Si tratta, evidentemente di una vera e propria aberrazione politica, che tuttavia è ormai così diffusa da poter essere considerata a tutti gli effetti un metodo consolidato; un metodo che a Roma viene efficacemente designato con l’utilizzo del verbo “caricare”: “aho, tutto sommato ‘sta cosa se la caricano loro, quindi stamo a posto e bella pe’ noi”.

È fin troppo evidente che questo malcostume (per usare un eufemismo) altro non è che una strategia difensiva di tipo prettamente elettoralistico, il cui scopo è potersi giustificare con il proprio elettorato per la mancata realizzazione di questo o di quell’altro obiettivo attribuendone la responsabilità ai partiti avversari; è altrettanto evidente, però, che l’unica costante di questo specchio riflesso perenne è, appunto, il fatto che alla fine della fiera le cose non vengono realizzate (a prescindere da chi ne sia il responsabile), cosa che a lungo andare insospettisce anche i cittadini più bendisposti, i quali (essendo molto meno coglioni di quanto qualcuno immagini), nel dubbio su chi sia il colpevole ultimo della loro condizione disperata decidono di tagliare la testa al toro e non andare direttamente a votare.

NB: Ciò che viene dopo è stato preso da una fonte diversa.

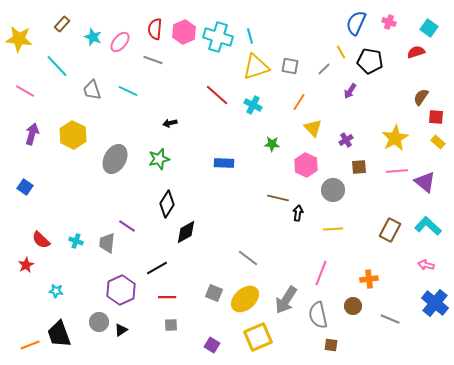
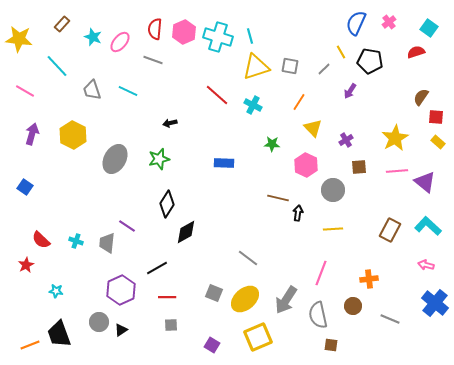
pink cross at (389, 22): rotated 32 degrees clockwise
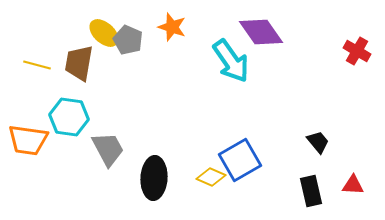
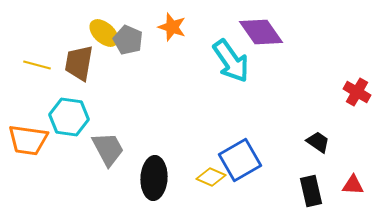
red cross: moved 41 px down
black trapezoid: rotated 15 degrees counterclockwise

Ora, chi mi conosce sa che non ho mai considerato la nascita del cosiddetto “partito unico” una priorità; anzi, stento ancora a comprendere (ma forse sono un po’ lento) in cosa consista esattamente questo spazio “liberaldemocratico” di cui qualcuno invoca a ogni pie’ sospinto la necessità. Però boh, c’erano questi due che ne facevano una questione di importanza capitale per le sorti del paese, a loro dire stretto in una morsa diabolica e mortale tra populismo di destra e populismo di sinistra, cosa che avrebbe potuto indurre uno sprovveduto come me a ritenere che per costoro l’obiettivo in sé avesse una qualche rilevanza.

Invece, a quanto pare, il punto vero è di nuovo il gioco dello specchio riflesso: Calenda cerca di “caricare” il fallimento su Renzi, il quale a sua volta tenta di “caricarlo” su Calenda, e ancora una volta l’unico risultato apprezzabile è che la “cosa” (in questo caso il cosiddetto “partito unico”) non si fa.

Forse qualcuno dovrebbe spiegare ai due protagonisti della vicenda che è proprio questo gioco infinito del “carico e scarico” uno dei mali più infidi che affliggono la nostra politica, e dunque che sostenere di voler riformare la seconda senza dismettere il primo è semplicemente impossibile.

Oppure, cosa che mi sembra assai più plausibile, si tratta di prendere atto che ancora una volta siamo di fronte a due riformatori che alla prova dei fatti non hanno intenzione di riformare un cazzo di niente.

Del resto non sono i primi, né saranno gli ultimi.